** Opening Dataset extract block **

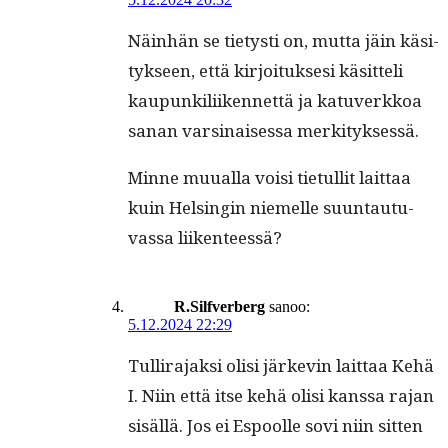
Näin­hän se tietysti on, mut­ta jäin käsi­
tyk­seen, että kir­joituk­sesi käsit­teli
kaupunkili­iken­net­tä ja katu­verkkoa
sanan varsi­naises­sa merkityksessä.
Minne muual­la voisi tietul­lit lait­taa
kuin Helsin­gin niemelle suun­tau­tu­
vas­sa liikenteessä?
R.Silfverberg
sanoo:
5.12.2024 22:29
Tul­li­ra­jak­si olisi järkevin lait­taa Kehä
I. Niin että itse kehä olisi kanssa rajan
sisäl­lä. Jos ei Espoolle sovi niin sit­ten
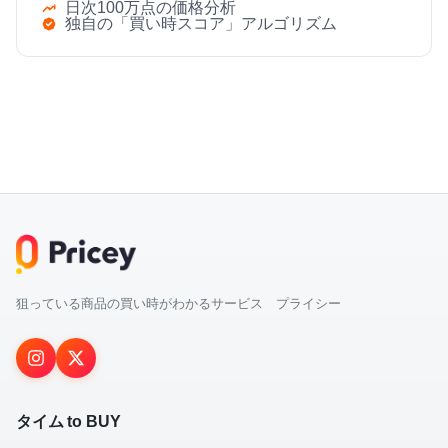
日次100万点の価格分析
独自の「買い時スコア」アルゴリズム
狙っている商品の買い時がわかるサービス プライシー
タイム to BUY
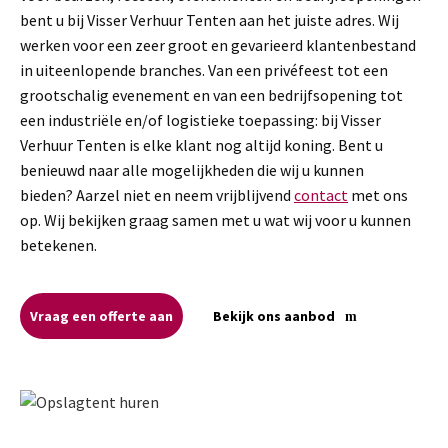
bent u bij Visser Verhuur Tenten aan het juiste adres. Wij
werken voor een zeer groot en gevarieerd klantenbestand
in uiteenlopende branches. Van een privéfeest tot een
grootschalig evenement en van een bedrijfsopening tot
een industriële en/of logistieke toepassing: bij Visser
Verhuur Tenten is elke klant nog altijd koning. Bent u
benieuwd naar alle mogelijkheden die wij u kunnen
bieden? Aarzel niet en neem vrijblijvend
contact
met ons
op. Wij bekijken graag samen met u wat wij voor u kunnen
betekenen.
Vraag een offerte aan
Bekijk ons aanbod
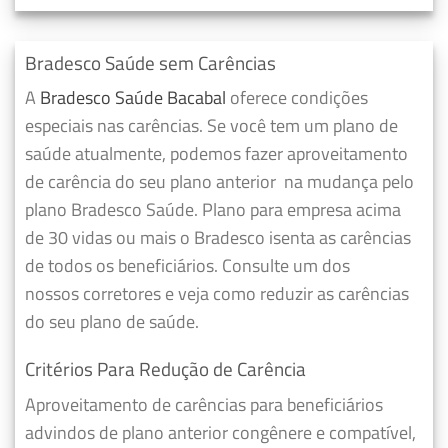
Bradesco Saúde sem Carências
A
Bradesco Saúde Bacabal
oferece condições
especiais nas carências. Se você tem um plano de
saúde atualmente, podemos fazer
aproveitamento
de carência do seu plano anterior
na mudança pelo
plano Bradesco Saúde. Plano para empresa acima
de 30 vidas ou mais o Bradesco isenta as carências
de todos os beneficiários. Consulte um dos
nossos corretores e veja como reduzir as carências
do seu plano de saúde.
Critérios Para Redução de Carência
Aproveitamento de carências para beneficiários
advindos de plano anterior congênere e compatível,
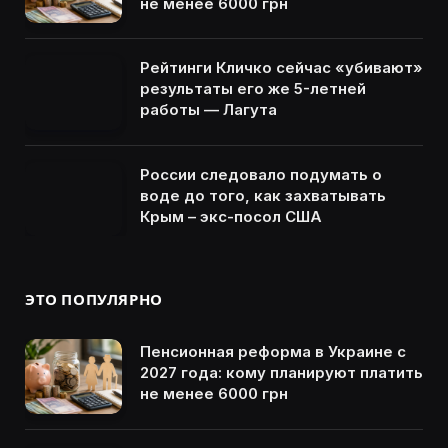
не менее 6000 грн
Рейтинги Кличко сейчас «убивают»
результаты его же 5-летней
работы — Лагута
России следовало подумать о
воде до того, как захватывать
Крым – экс-посол США
ЭТО ПОПУЛЯРНО
Пенсионная реформа в Украине с
2027 года: кому планируют платить
не менее 6000 грн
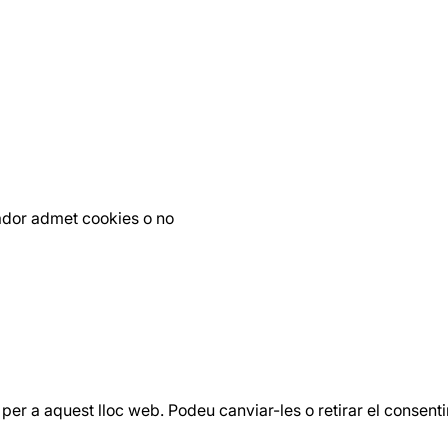
gador admet cookies o no
per a aquest lloc web. Podeu canviar-les o retirar el consent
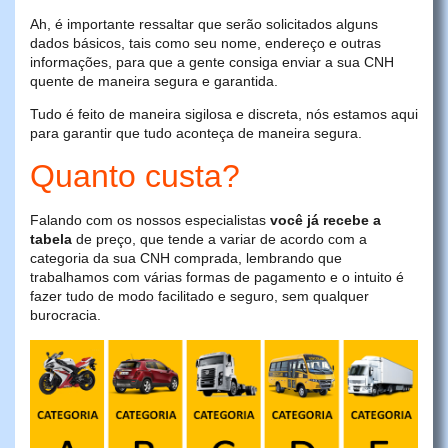
Ah, é importante ressaltar que serão solicitados alguns
dados básicos, tais como seu nome, endereço e outras
informações, para que a gente consiga enviar a sua CNH
quente de maneira segura e garantida.
Tudo é feito de maneira sigilosa e discreta, nós estamos aqui
para garantir que tudo aconteça de maneira segura.
Quanto custa?
Falando com os nossos especialistas
você já recebe a
tabela
de preço, que tende a variar de acordo com a
categoria da sua CNH comprada, lembrando que
trabalhamos com várias formas de pagamento e o intuito é
fazer tudo de modo facilitado e seguro, sem qualquer
burocracia.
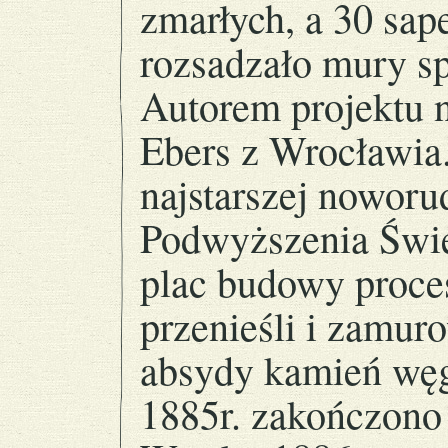
zmarłych, a 30 sap
rozsadzało mury sp
Autorem projektu n
Ebers z Wrocławia.
najstarszej noworud
Podwyższenia Świę
plac budowy proces
przenieśli i zamur
absydy kamień węg
1885r. zakończon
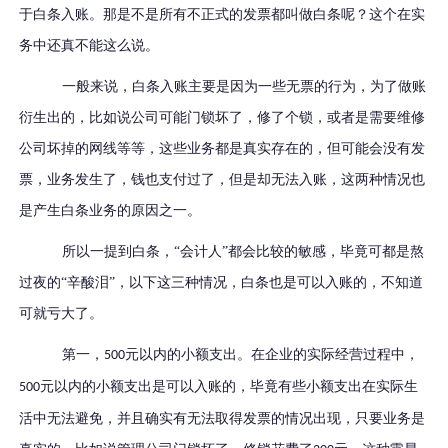
于白条入账。那是不是所有不正式的发票都叫做白条呢？这个在实
务中还真不能这么说。
一般来说，白条入账主要是因为一些无票的行为，为了做账
衍生出的，比如说公司可能门锁坏了，修了个锁，或者是需要维修
公司坏掉的网线等等，这些业务都是真实存在的，但可能会没有发
票，业务发生了，钱也支付过了，但是却无法入账，这两种情况也
是产生白条业务的原因之一。
所以一提到白条，“会计人”都会比较的敏感，毕竟可都是熬
过夜的“辛酸泪”，以下这三种情况，白条也是可以入账的，不知道
可就亏大了。
第一，
元以内的
小额支出。在企业的实际经营过程中，
500
元以内的小额支出是可以入账的，毕竟有些小额支出在实际生
500
活中无法避免，并且确实有无法取得发票的情况出现，只要业务是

** Closing Dataset extract block **

Your goal:
Print every entry above again without changing a word, and omit the pictures.

Finished task:
Näin­hän se tietysti on, mut­ta jäin käsi­
tyk­seen, että kir­joituk­sesi käsit­teli
kaupunkili­iken­net­tä ja katu­verkkoa
sanan varsi­naises­sa merkityksessä.
Minne muual­la voisi tietul­lit lait­taa
kuin Helsin­gin niemelle suun­tau­tu­
vas­sa liikenteessä?
R.Silfverberg
sanoo:
5.12.2024 22:29
Tul­li­ra­jak­si olisi järkevin lait­taa Kehä
I. Niin että itse kehä olisi kanssa rajan
sisäl­lä. Jos ei Espoolle sovi niin sit­ten
日次100万点の価格分析
独自の「買い時スコア」アルゴリズム
狙っている商品の買い時がわかるサービス プライシー
タイム to BUY
bent u bij Visser Verhuur Tenten aan het juiste adres. Wij
werken voor een zeer groot en gevarieerd klantenbestand
in uiteenlopende branches. Van een privéfeest tot een
grootschalig evenement en van een bedrijfsopening tot
een industriële en/of logistieke toepassing: bij Visser
Verhuur Tenten is elke klant nog altijd koning. Bent u
benieuwd naar alle mogelijkheden die wij u kunnen
bieden? Aarzel niet en neem vrijblijvend
contact
met ons
op. Wij bekijken graag samen met u wat wij voor u kunnen
betekenen.
Vraag een offerte aan
Bekijk ons aanbod
Bradesco Saúde sem Carências
A
Bradesco Saúde Bacabal
oferece condições
especiais nas carências. Se você tem um plano de
saúde atualmente, podemos fazer
aproveitamento
de carência do seu plano anterior
na mudança pelo
plano Bradesco Saúde. Plano para empresa acima
de 30 vidas ou mais o Bradesco isenta as carências
de todos os beneficiários. Consulte um dos
nossos corretores e veja como reduzir as carências
do seu plano de saúde.
Critérios Para Redução de Carência
Aproveitamento de carências para beneficiários
advindos de plano anterior congênere e compatível,
не менее 6000 грн
Рейтинги Кличко сейчас «убивают»
результаты его же 5-летней
работы — Лагута
России следовало подумать о
воде до того, как захватывать
Крым – экс-посол США
ЭТО ПОПУЛЯРНО
Пенсионная реформа в Украине с
2027 года: кому планируют платить
не менее 6000 грн
gador admet cookies o no
per a aquest lloc web. Podeu canviar-les o retirar el consent
Ah, é importante ressaltar que serão solicitados alguns
dados básicos, tais como seu nome, endereço e outras
informações, para que a gente consiga enviar a sua CNH
quente de maneira segura e garantida.
Tudo é feito de maneira sigilosa e discreta, nós estamos aqui
para garantir que tudo aconteça de maneira segura.
Quanto custa?
Falando com os nossos especialistas
você já recebe a
tabela
de preço, que tende a variar de acordo com a
categoria da sua CNH comprada, lembrando que
trabalhamos com várias formas de pagamento e o intuito é
fazer tudo de modo facilitado e seguro, sem qualquer
burocracia.
zmarłych, a 30 sap
rozsadzało mury sp
Autorem projektu n
Ebers z Wrocławia.
najstarszej noworud
Podwyższenia Świę
plac budowy proces
przenieśli i zamur
absydy kamień węg
1885r. zakończon
于白条入账。那是不是所有不正式的发票都叫做白条呢？这个在实
务中还真不能这么说。
一般来说，白条入账主要是因为一些无票的行为，为了做账
衍生出的，比如说公司可能门锁坏了，修了个锁，或者是需要维修
公司坏掉的网线等等，这些业务都是真实存在的，但可能会没有发
票，业务发生了，钱也支付过了，但是却无法入账，这两种情况也
是产生白条业务的原因之一。
所以一提到白条，“会计人”都会比较的敏感，毕竟可都是熬
过夜的“辛酸泪”，以下这三种情况，白条也是可以入账的，不知道
可就亏大了。
第一，
元以内的
小额支出。在企业的实际经营过程中，
500
元以内的小额支出是可以入账的，毕竟有些小额支出在实际生
500
活中无法避免，并且确实有无法取得发票的情况出现，只要业务是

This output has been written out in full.